In the early Eighties some countries, notably France and Italy, mixed aid and bank loans so freely that the Americans retaliated by creating a war chest of aid, and forced through an internationally agreed minimum aid level - at first 25 per cent, now 35 per cent - to make the practice more expensive.

Although the British government tried to give the impression that it never subsidised, and was the victim of much unfair competition, its aid and trade provision has always been quite powerful. In 1986, the Overseas Development Agency provided a pounds 59m grant to soften the financing of a water supply project being built in Malaysia by Biwater.

To exporters, the Pergau deal was another attempt at opening the gates to one of the most profitable markets in the world. Malaysia is fast-growing, politically quite stable, and in need of much fundamental modernisation.

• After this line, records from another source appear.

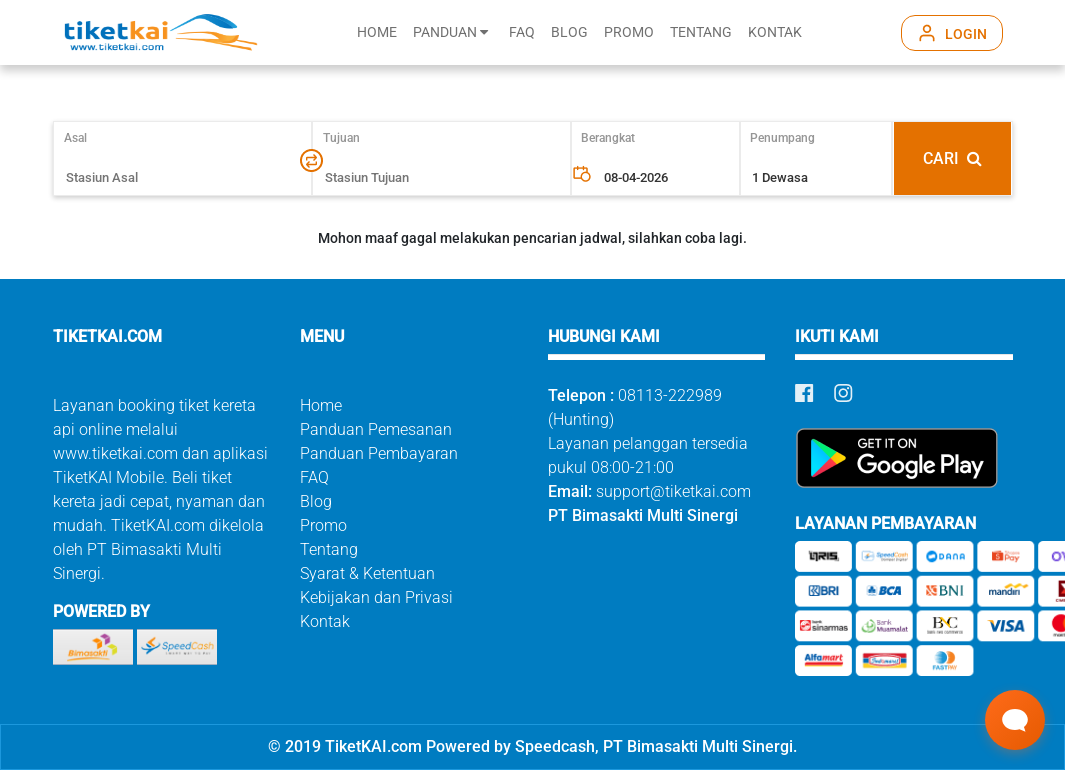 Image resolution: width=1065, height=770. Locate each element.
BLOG (569, 32)
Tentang (329, 549)
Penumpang (782, 138)
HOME (377, 32)
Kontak (325, 621)
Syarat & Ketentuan (367, 573)
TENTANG (701, 32)
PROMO (629, 32)
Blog (316, 501)
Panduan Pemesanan (376, 429)
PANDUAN (450, 32)
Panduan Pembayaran (379, 453)
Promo (323, 525)
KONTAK (775, 32)
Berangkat (608, 138)
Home (321, 405)
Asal (84, 138)
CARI (952, 158)
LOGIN (966, 34)
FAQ (522, 32)
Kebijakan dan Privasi (376, 597)
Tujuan (341, 138) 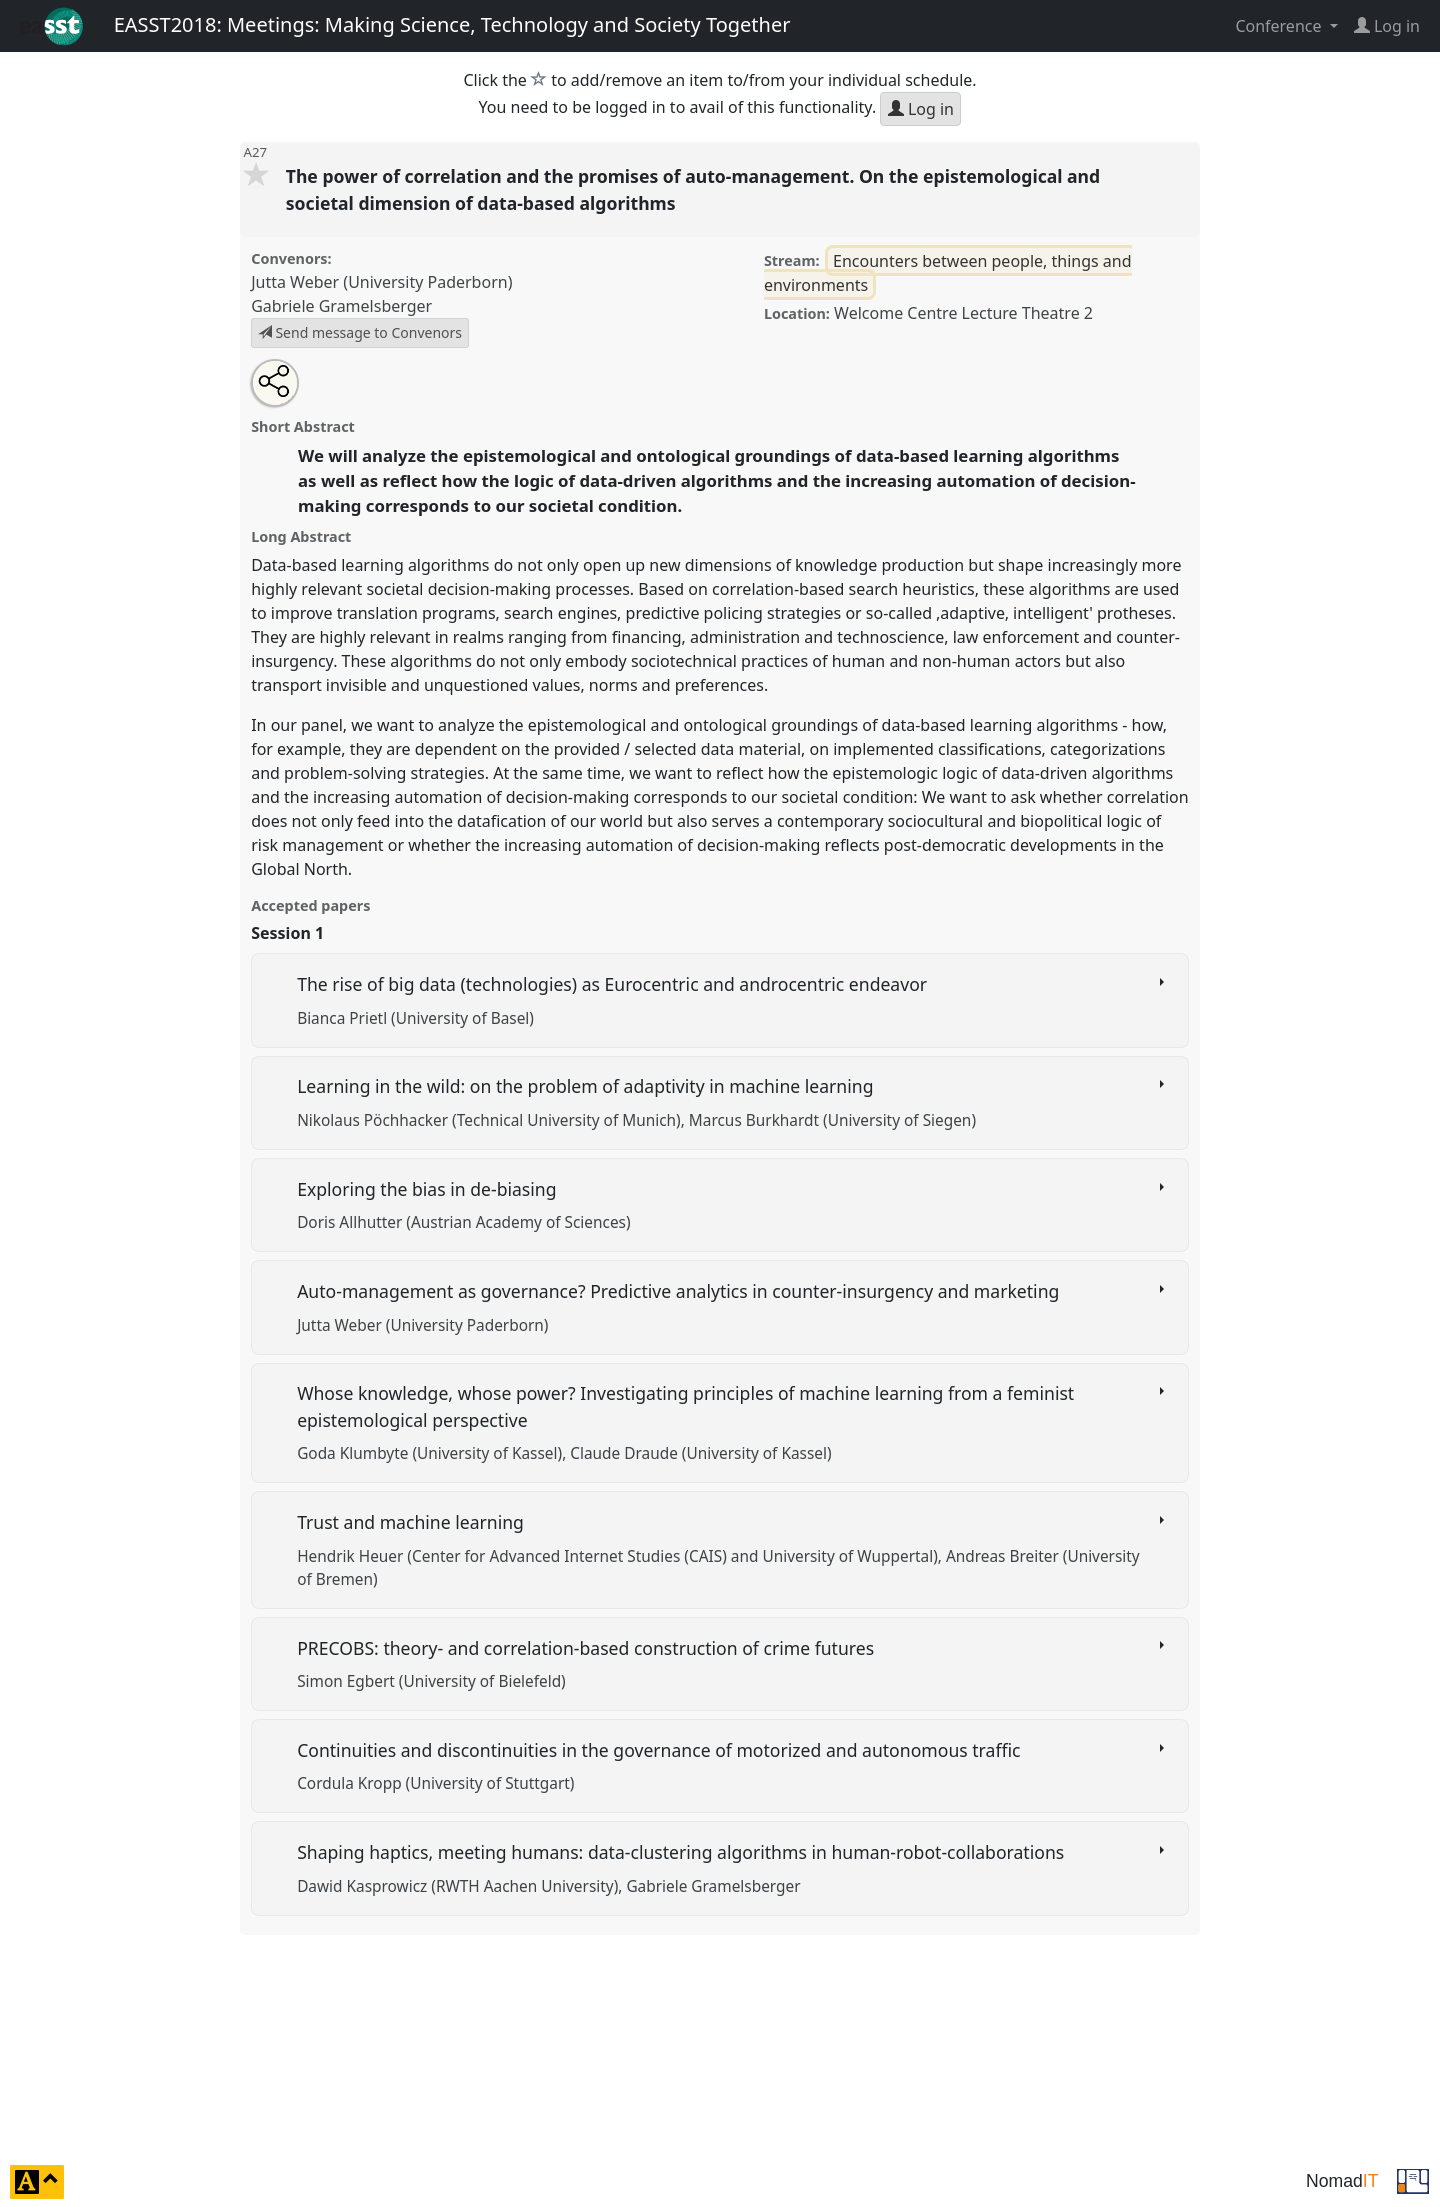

Exporters are intrigued that there should be a scandal about the over- generosity of the British government. The deal was agreed just as the Treasury was slashing the level of cover and increasing the premium rates charged by the ECGD, putting UK companies at a hefty disadvantage. That caused such an outcry that the moves have been reversed.

Since Michael Heseltine took over at the Department of Trade and Industry in 1992, exporters have felt that the Government really has become aggressive in their interests. Richard Needham, the trade minister, says he wants to double the value of capital goods exports this decade. The main targets will be the dynamic markets in South-east Asia - including Malaysia.